- _Work to complete_
Pull every line holding the string "кислоты" from the records below.

'''

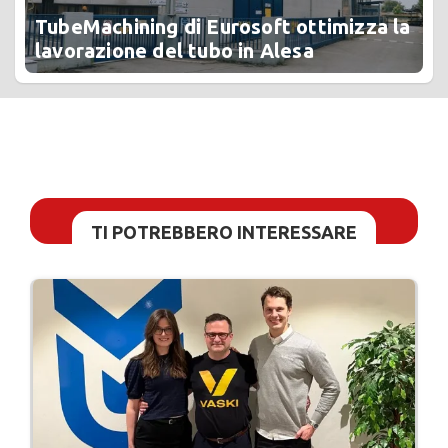
TubeMachining di Eurosoft ottimizza la
lavorazione del tubo in Alesa
TI POTREBBERO INTERESSARE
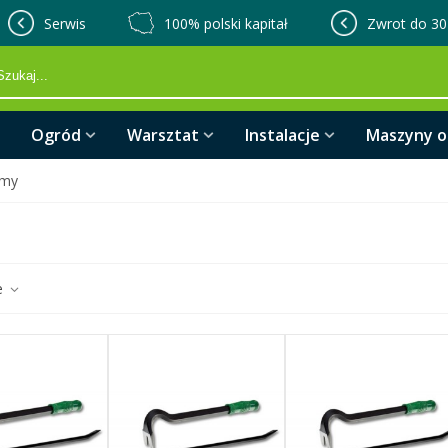
Serwis
100% polski kapitał
Zwrot do 30
Ogród
Warsztat
Instalacje
Maszyny 
my
e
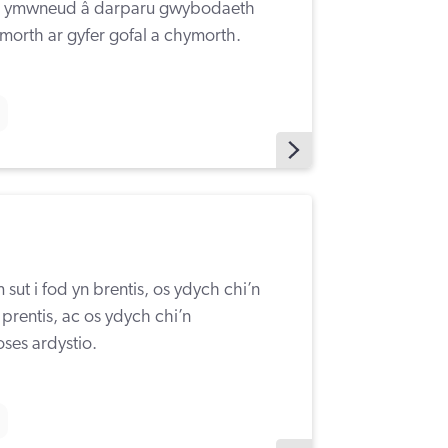
sy’n ymwneud â darparu gwybodaeth
orth ar gyfer gofal a chymorth.
ut i fod yn brentis, os ydych chi’n
o prentis, ac os ydych chi’n
ses ardystio.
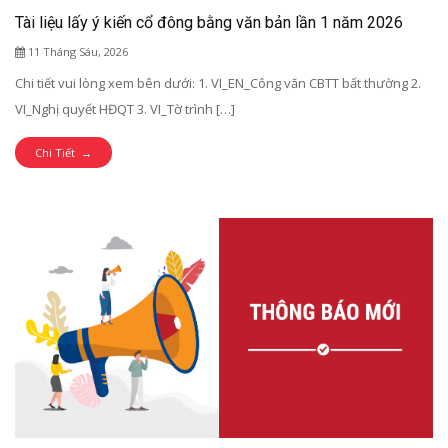
Tài liệu lấy ý kiến cổ đông bằng văn bản lần 1 năm 2026
11 Tháng Sáu, 2026
Chi tiết vui lòng xem bên dưới: 1. VI_EN_Công văn CBTT bất thường 2.
VI_Nghị quyết HĐQT 3. VI_Tờ trình […]
Chi Tiết →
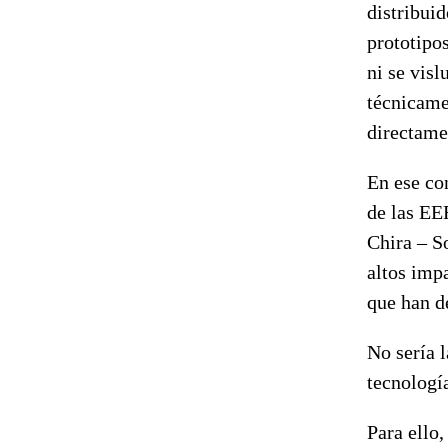
distribui
prototipo
ni se visl
técnicame
directame
En ese co
de las EE
Chira – S
altos imp
que han d
No sería l
tecnologí
Para ello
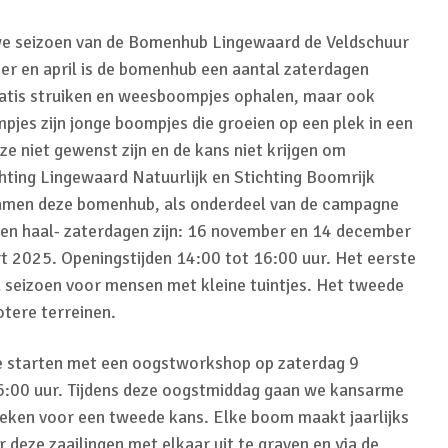
we seizoen van de Bomenhub Lingewaard de Veldschuur
r en april is de bomenhub een aantal zaterdagen
ratis struiken en weesboompjes ophalen, maar ook
es zijn jonge boompjes die groeien op een plek in een
ze niet gewenst zijn en de kans niet krijgen om
hting Lingewaard Natuurlijk en Stichting Boomrijk
amen deze bomenhub, als onderdeel van de campagne
n haal- zaterdagen zijn: 16 november en 14 december
t 2025. Openingstijden 14:00 tot 16:00 uur. Het eerste
seizoen voor mensen met kleine tuintjes. Het tweede
otere terreinen.
we starten met een oogstworkshop op zaterdag 9
6:00 uur. Tijdens deze oogstmiddag gaan we kansarme
steken voor een tweede kans. Elke boom maakt jaarlijks
 deze zaailingen met elkaar uit te graven en via de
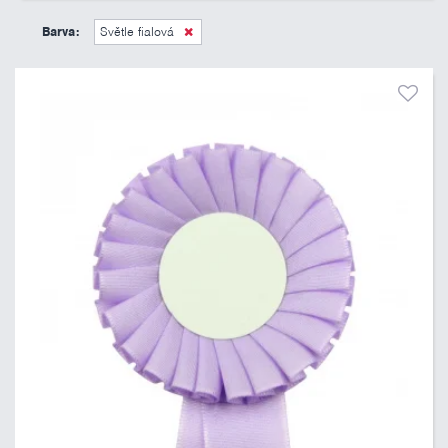
45 Kč
495 Kč
Barva:
Světle fialová
Pouze skladem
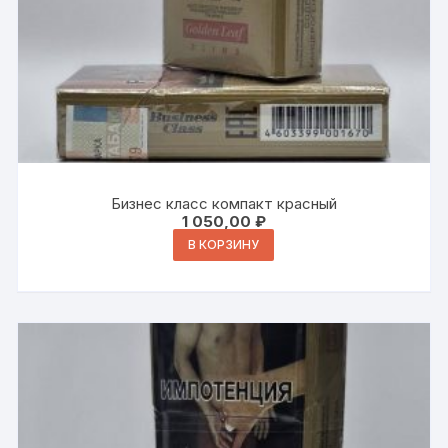
Бизнес класс компакт красный
1 050,00
₽
В КОРЗИНУ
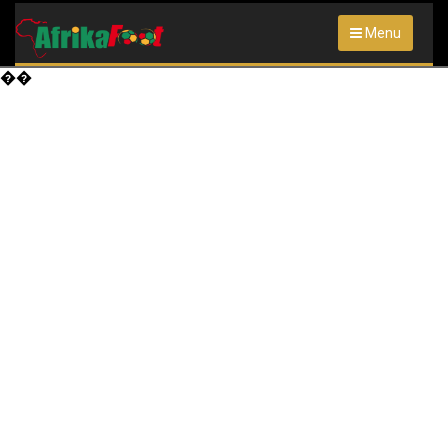
Menu
��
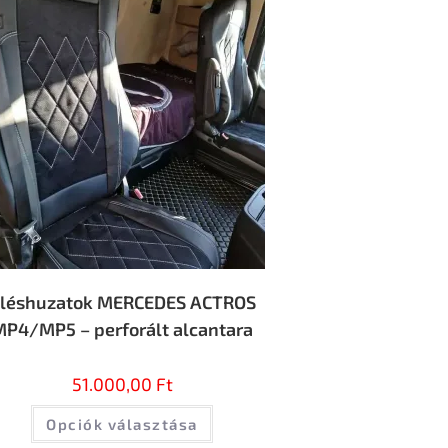
léshuzatok MERCEDES ACTROS
MP4/MP5 – perforált alcantara
51.000,00
Ft
Opciók választása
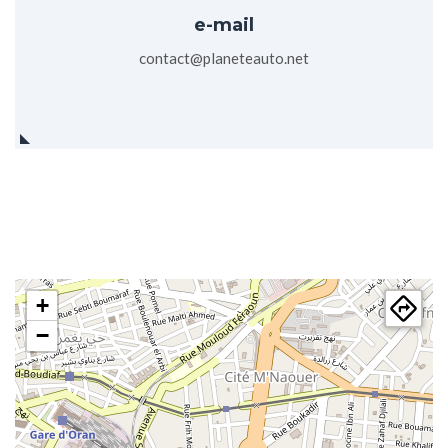
e-mail
contact@planeteauto.net
+
−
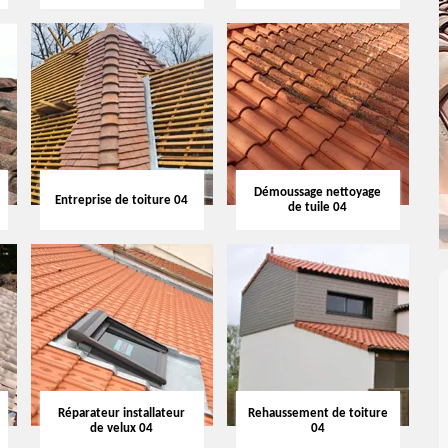
Démoussage nettoyage
Entreprise de toiture 04
de tuile 04
Réparateur installateur
Rehaussement de toiture
de velux 04
04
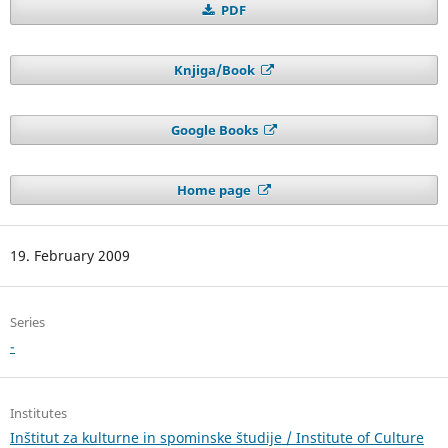
PDF
Knjiga/Book
Google Books
Home page
19. February 2009
Series
-
Institutes
Inštitut za kulturne in spominske študije / Institute of Culture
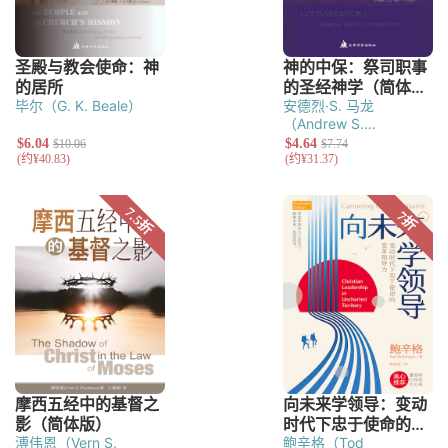
毕尔（G. K. Beale）
安德烈·S. 马龙
（Andrew S.
Malone）
溥伟恩（Vern S.
鲍辛格（Tod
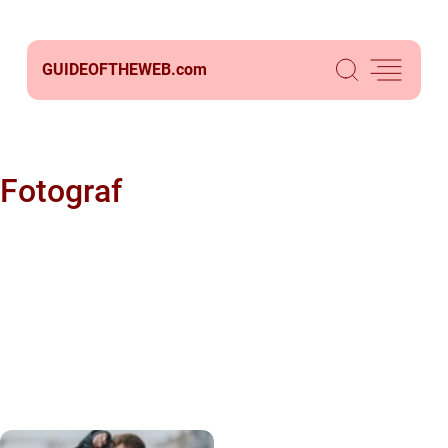
GUIDEOFTHEWEB.
com
Fotograf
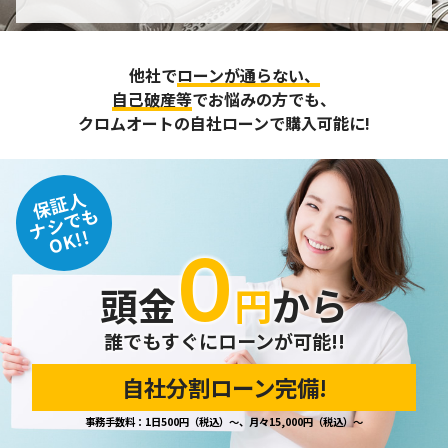
個人情報の管理
収集させて頂いた個人情報については、不正アクセスや紛
他社で
ローンが通らない、
失、破壊、改ざん及び漏えいなどに対する予防ならびに是正
に努め、合理的な安全対策を講じます。
自己破産等
でお悩みの方でも、
また、個人情報保護に関する法令およびその他の規範を遵守
クロムオートの自社ローンで購入可能に!
するとともに、この方針に基づく個人情報保護規程や体制を
定め、その内容を継続的に見直し、改善に努めます。
保証人
個人情報の訂正･削除・開示
ナシでも
OK!!
０
ご本人から、登録されている個人情報について訂正・削除・
開示の請求があった場合は、迅速に対応いたします。
頭金
円
から
当ホームページが保有する個人情報の取り扱い、および訂
正・削除・開示等に関するお問い合わせ先は、以下の通りで
す。
誰でもすぐにローンが可能!!
自社分割ローン完備!
個人情報保護担当窓口
事務手数料：1日500円（税込）～、月々15,000円（税込）～
当社の「個人情報の取扱い」に関するお問い合わせは、下記
窓口までお願いいたします。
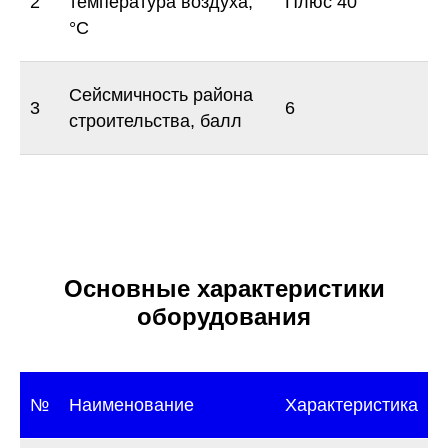
2
температура воздуха,
Плюс 40
°С
Сейсмичность района
3
6
строительства, балл
Основные характеристики
оборудования
№
Наименование
Характеристика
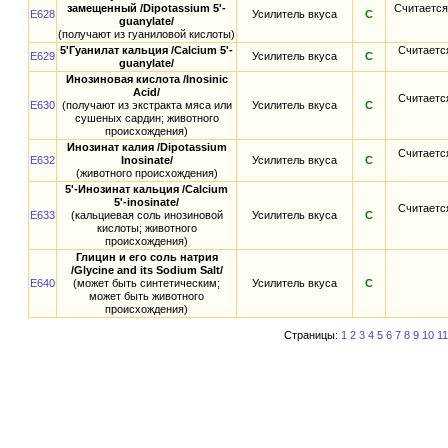
замещенный /Dipotassium 5'-
Считается
E628
Усилитель вкуса
С
guanylate/
(получают из гуаниловой кислоты)
5'Гуанилат кальция /Calcium 5'-
Считаетс
E629
Усилитель вкуса
С
guanylate/
Инозиновая кислота /Inosinic
Acid/
Считаетс
E630
(получают из экстракта мяса или
Усилитель вкуса
С
сушеных сардин; животного
происхождения)
Инозинат калия /Dipotassium
Считаетс
E632
Inosinate/
Усилитель вкуса
С
(животного происхождения)
5'-Инозинат кальция /Calcium
5'-inosinate/
Считаетс
E633
(кальциевая соль инозиновой
Усилитель вкуса
С
кислоты; животного
происхождения)
Глицин и его соль натрия
/Glycine and its Sodium Salt/
E640
(может быть синтетическим;
Усилитель вкуса
С
может быть животного
происхождения)
Страницы:
1
2
3
4
5
6
7
8
9
10
11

'''

- _Finished exercise_
(получают из гуаниловой кислоты)
кислоты; животного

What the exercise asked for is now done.